_YOUR OBJECTIVE_
When copying the listing below, skip every picture and keep each word as it stands.

*** RECORDS Section Begins ***

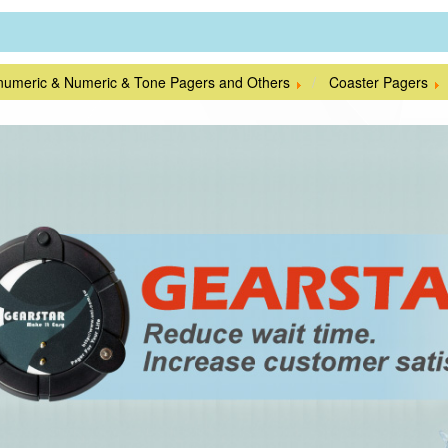
numeric & Numeric & Tone Pagers and Others
Coaster Pagers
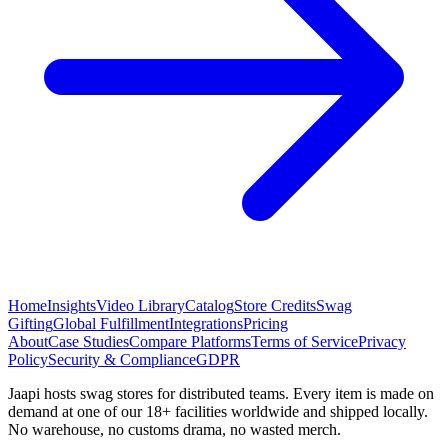
Home
Insights
Video Library
Catalog
Store Credits
Swag
Gifting
Global Fulfillment
Integrations
Pricing
About
Case Studies
Compare Platforms
Terms of Service
Privacy
Policy
Security & Compliance
GDPR
Jaapi hosts swag stores for distributed teams. Every item is made on
demand at one of our 18+ facilities worldwide and shipped locally.
No warehouse, no customs drama, no wasted merch.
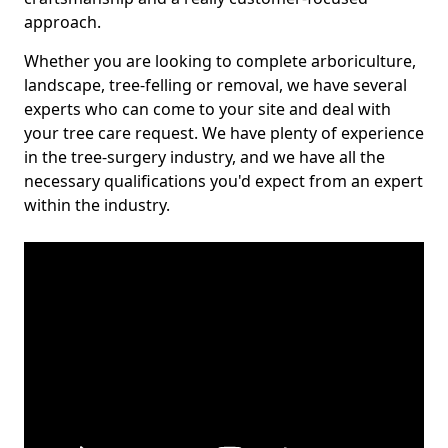
approach.
Whether you are looking to complete arboriculture,
landscape, tree-felling or removal, we have several
experts who can come to your site and deal with
your tree care request. We have plenty of experience
in the tree-surgery industry, and we have all the
necessary qualifications you'd expect from an expert
within the industry.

*** RECORDS Section Ends ***

_TASK RESULT_
numeric & Numeric & Tone Pagers and Others
Coaster Pagers
Home
Insights
Video Library
Catalog
Store Credits
Swag
Gifting
Global Fulfillment
Integrations
Pricing
About
Case Studies
Compare Platforms
Terms of Service
Privacy
Policy
Security & Compliance
GDPR
Jaapi hosts swag stores for distributed teams. Every item is made on
demand at one of our 18+ facilities worldwide and shipped locally.
No warehouse, no customs drama, no wasted merch.
approach.
Whether you are looking to complete arboriculture,
landscape, tree-felling or removal, we have several
experts who can come to your site and deal with
your tree care request. We have plenty of experience
in the tree-surgery industry, and we have all the
necessary qualifications you'd expect from an expert
within the industry.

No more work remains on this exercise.